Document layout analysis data
Start of Block

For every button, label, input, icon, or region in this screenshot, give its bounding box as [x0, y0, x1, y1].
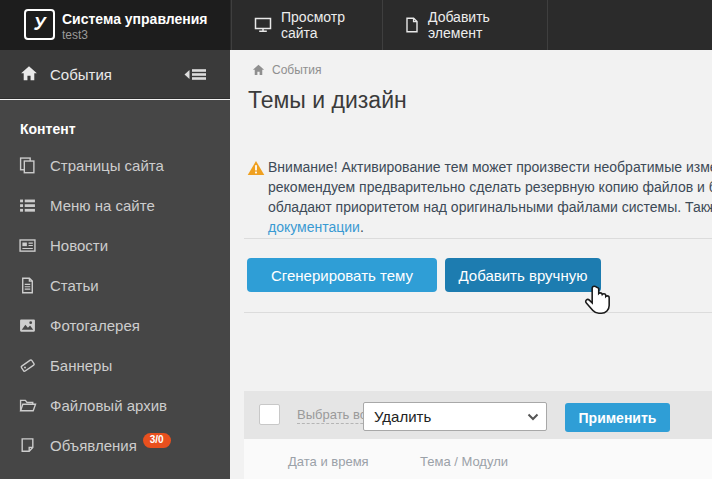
select-all-label[interactable]: Выбрать всё: [297, 408, 373, 424]
article-icon: [19, 277, 36, 294]
app-logo: У: [24, 9, 55, 40]
main-content: События Темы и дизайн Внимание! Активиро…: [230, 50, 712, 479]
sidebar-item-articles[interactable]: Статьи: [0, 266, 230, 306]
sidebar-item-file-archive[interactable]: Файловый архив: [0, 386, 230, 426]
sidebar-item-banners[interactable]: Баннеры: [0, 346, 230, 386]
app-instance: test3: [62, 28, 88, 42]
warning-icon: [247, 160, 265, 176]
breadcrumb[interactable]: События: [252, 63, 322, 77]
sidebar-item-label: Фотогалерея: [50, 317, 140, 334]
brand-block: У Система управления test3: [0, 0, 230, 50]
table-header-row: Дата и время Тема / Модули: [244, 439, 712, 479]
view-site-label: Просмотр сайта: [281, 9, 360, 41]
add-element-button[interactable]: Добавить элемент: [382, 0, 547, 50]
topbar-divider: [547, 0, 548, 50]
photo-icon: [19, 317, 36, 334]
add-element-label: Добавить элемент: [428, 9, 525, 41]
bulk-actions-toolbar: Выбрать всё Удалить Применить: [244, 391, 712, 439]
monitor-icon: [254, 17, 272, 33]
sidebar-item-label: Новости: [50, 237, 108, 254]
top-bar: У Система управления test3 Просмотр сайт…: [0, 0, 712, 50]
sidebar-item-announcements-text: Объявления: [50, 437, 137, 454]
sidebar-item-news[interactable]: Новости: [0, 226, 230, 266]
documentation-link[interactable]: документации: [268, 219, 360, 235]
sidebar-item-site-menu[interactable]: Меню на сайте: [0, 186, 230, 226]
sidebar-item-photo-gallery[interactable]: Фотогалерея: [0, 306, 230, 346]
apply-button[interactable]: Применить: [565, 403, 670, 432]
warning-text-line2: рекомендуем предварительно сделать резер…: [268, 179, 712, 195]
sidebar-item-label: Страницы сайта: [50, 157, 164, 174]
sidebar-item-label: Меню на сайте: [50, 197, 155, 214]
generate-theme-button[interactable]: Сгенерировать тему: [247, 258, 437, 292]
sidebar-nav: Контент Страницы сайта Меню на сайте Нов…: [0, 100, 230, 479]
page-title: Темы и дизайн: [248, 87, 407, 114]
column-header-date: Дата и время: [288, 454, 369, 469]
view-site-button[interactable]: Просмотр сайта: [231, 0, 382, 50]
sidebar-item-label: Объявления3/0: [50, 437, 171, 456]
pages-icon: [19, 157, 36, 174]
announcements-count-badge: 3/0: [143, 433, 171, 448]
divider: [244, 312, 712, 313]
select-all-checkbox[interactable]: [259, 404, 280, 425]
breadcrumb-home-icon: [252, 64, 265, 76]
home-icon: [20, 65, 38, 82]
logo-glyph: У: [33, 14, 45, 35]
warning-text-line4: документации.: [268, 219, 712, 235]
banner-tag-icon: [19, 357, 36, 374]
note-icon: [19, 437, 36, 454]
sidebar-item-label: Баннеры: [50, 357, 112, 374]
column-header-theme: Тема / Модули: [420, 454, 508, 469]
warning-text-line1: Внимание! Активирование тем может произв…: [268, 159, 712, 175]
file-icon: [405, 17, 419, 33]
sidebar-item-site-pages[interactable]: Страницы сайта: [0, 146, 230, 186]
menu-list-icon: [19, 197, 36, 214]
breadcrumb-label[interactable]: События: [272, 63, 322, 77]
add-manually-button[interactable]: Добавить вручную: [445, 258, 601, 292]
sidebar-item-label: Статьи: [50, 277, 99, 294]
news-icon: [19, 237, 36, 254]
warning-text-line3: обладают приоритетом над оригинальными ф…: [268, 199, 712, 215]
sidebar-item-announcements[interactable]: Объявления3/0: [0, 426, 230, 466]
collapse-sidebar-icon[interactable]: [181, 66, 209, 83]
folder-open-icon: [19, 397, 37, 414]
warning-line4-suffix: .: [360, 219, 364, 235]
sidebar-current-label: События: [50, 66, 112, 83]
divider: [244, 238, 712, 239]
sidebar-item-events-current[interactable]: События: [0, 50, 230, 99]
app-title: Система управления: [62, 11, 208, 27]
sidebar-item-label: Файловый архив: [50, 397, 167, 414]
sidebar-section-content: Контент: [20, 121, 76, 137]
bulk-action-select[interactable]: Удалить: [363, 402, 547, 431]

End of Block

> **WHAT TO PRODUCE**: Search the entries above for the word "Темы", and copy every line where it occurs.

> **SOLVED EXERCISE**:
main-content: События Темы и дизайн Внимание! Активиро…: [230, 50, 712, 479]
page-title: Темы и дизайн: [248, 87, 407, 114]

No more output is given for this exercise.